-- Instructions to follow --
Scan the records for the word "Dakika". Report each line where it occurs.

-- Material for this exercise --
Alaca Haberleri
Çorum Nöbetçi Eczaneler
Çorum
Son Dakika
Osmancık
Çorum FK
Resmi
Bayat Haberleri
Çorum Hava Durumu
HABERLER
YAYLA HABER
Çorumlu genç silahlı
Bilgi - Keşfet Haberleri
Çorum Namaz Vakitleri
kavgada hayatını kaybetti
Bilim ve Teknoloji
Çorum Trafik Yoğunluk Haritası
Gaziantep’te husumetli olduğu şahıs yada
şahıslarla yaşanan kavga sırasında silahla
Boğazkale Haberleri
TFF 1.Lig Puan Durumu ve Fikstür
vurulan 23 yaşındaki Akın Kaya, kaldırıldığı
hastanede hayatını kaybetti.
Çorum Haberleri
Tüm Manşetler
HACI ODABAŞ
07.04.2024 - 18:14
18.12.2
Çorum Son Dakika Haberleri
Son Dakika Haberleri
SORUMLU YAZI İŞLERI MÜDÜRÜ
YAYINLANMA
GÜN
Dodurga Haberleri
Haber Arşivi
...
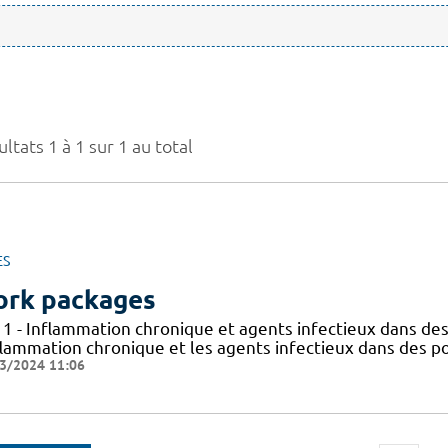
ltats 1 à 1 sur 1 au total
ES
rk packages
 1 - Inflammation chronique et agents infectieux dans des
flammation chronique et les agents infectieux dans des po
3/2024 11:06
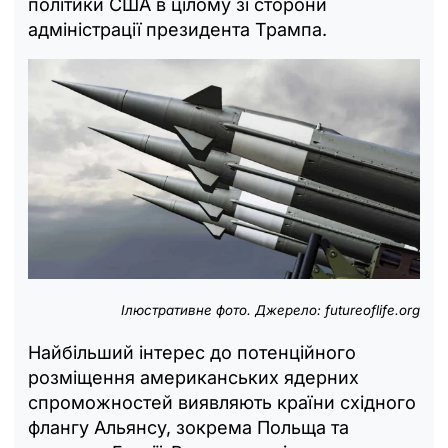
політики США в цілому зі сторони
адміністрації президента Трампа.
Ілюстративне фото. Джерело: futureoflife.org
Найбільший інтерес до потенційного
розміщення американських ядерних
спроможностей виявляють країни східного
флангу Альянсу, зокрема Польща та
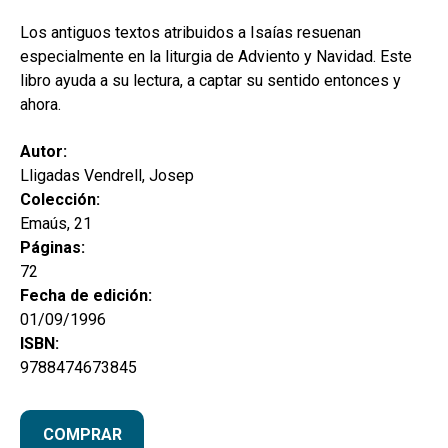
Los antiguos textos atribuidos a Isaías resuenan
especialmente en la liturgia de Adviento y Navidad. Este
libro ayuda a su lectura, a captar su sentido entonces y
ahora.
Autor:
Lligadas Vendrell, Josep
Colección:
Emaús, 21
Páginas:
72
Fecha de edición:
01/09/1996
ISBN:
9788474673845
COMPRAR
--
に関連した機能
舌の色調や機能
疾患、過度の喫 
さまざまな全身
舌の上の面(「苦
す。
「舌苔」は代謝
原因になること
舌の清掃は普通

-- Solution --
Son Dakika
Çorum Son Dakika Haberleri
Son Dakika Haberleri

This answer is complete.